Tra i grandi programmatori “one-man-band” che hanno praticamente inventato il mito dei videogames negli anni Ottanta, infatti, l’unico rimasto sulla cresta dell’onda è Sid Meier (F-15 Strike Eagle, Pirates!, Civilization, The Sims), abbastanza eclettico ed “imprenditore” per resistere al cambio di paradigma. Altri, come lo psichedelico Jeff Minter (Gridrunner, Revenge of the Mutant Camels), negli anni Novanta si sono limitati alla rivisitazione grafica di alcuni classici intramontabili (Tempest 2000, Defender 2000). Ma dove sono finiti le migliaia di talenti che con un limitato budget a disposizione hanno infiammato la fantasia di adolescenti di ogni età? Spesso continuano a lavorare nel settore con incarichi di responsabilità, come Eugene Jarvis (Defender, Robotron 2084) che – dopo aver abbandonato la Williams – è stato il responsabile dello sviluppo di Star Trek Starfleet Academy (Interplay) e Star Wars: Shadows of the Empire (LucasArts). Ed Rotberg, invece, che si era occupato per Atari della conversione “casalinga” di alcuni capolavori come Missile Command, Asteroids, Centipede e Battlezone, è praticamente scomparso dalla scena, se si esclude il poco fortunato Spaceward Ho! del 1996. Come poco fortunate sono state le ultime produzioni di David Braben, diventato celebre negli anni Ottanta con giochi sensazionali come Elite e Virus, ma che recentemente sembra riuscire a creare soltanto “remake” delle sue opere precedenti (Frontier: Elite 2, Frontier: First Encounters, V2000).

Più fortunata la carriera dei fratelli inglesi Chris e Tim Stamper, geniali fondatori della "Ultimate Play the Game" che con Jet Pac, Atic Atac, Knight Lore e Alien 8 hanno praticamente monopolizzato i videogames di alta qualità per il Sinclair ZX Spectrum per poi, con la Rare, sfornare almeno quattro titoli della fortunatissima serie Donkey Kong per le console Nintendo. Il “principe” della Activision, David Crane, che giovanissimo aveva stupito il mondo con il suo Pitfall e con le versioni per Atari VCS2600 di Ghostbusters e Decathlon si è invece dedicato, con scarso successo, al Gameboy.

Storie diverse, insomma, ma che dimostrano come l’epoca dell’artigianato sia ormai tramontata per fare spazio ad una pianificazione commerciale di altissimo livello, necessaria quando si ha a che fare con un volume d’affari come quello che caratterizza oggi il mercato dei videogiochi. Si è persa, però, quella straordinaria fucina di creatività rappresentata dalla possibilità di “scrivere un gioco in una sola notte”, come ha dichiarato Jeff Minter in una intervista di qualche anno fa, senza curarsi troppo della reazione dei media di settore e della massa dei consumatori ma piuttosto andando, sempre e comunque, alla ricerca di spunti originali e del “Sacro Graal” della giocabilità.

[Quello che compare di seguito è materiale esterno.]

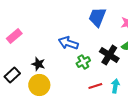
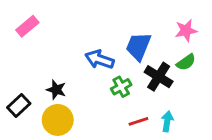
blue trapezoid: (97, 17) -> (138, 46), moved
pink rectangle: (14, 36) -> (27, 26), moved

Sarà forse per questo che, quando non escono giochi insolitamente brillanti (Ico e Silent Hill 2 per Playstation 2, Neverwinter Nights per pc, tanto per citarne qualcuno) i veri videogiocatori preferiscono rifugiarsi nella nostalgia del “retrogaming”, sfruttando i loro modernissimi personal computer per riprovare, grazie agli emulatori, le emozioni di un’infanzia perduta. Ma questa è un’altra storia.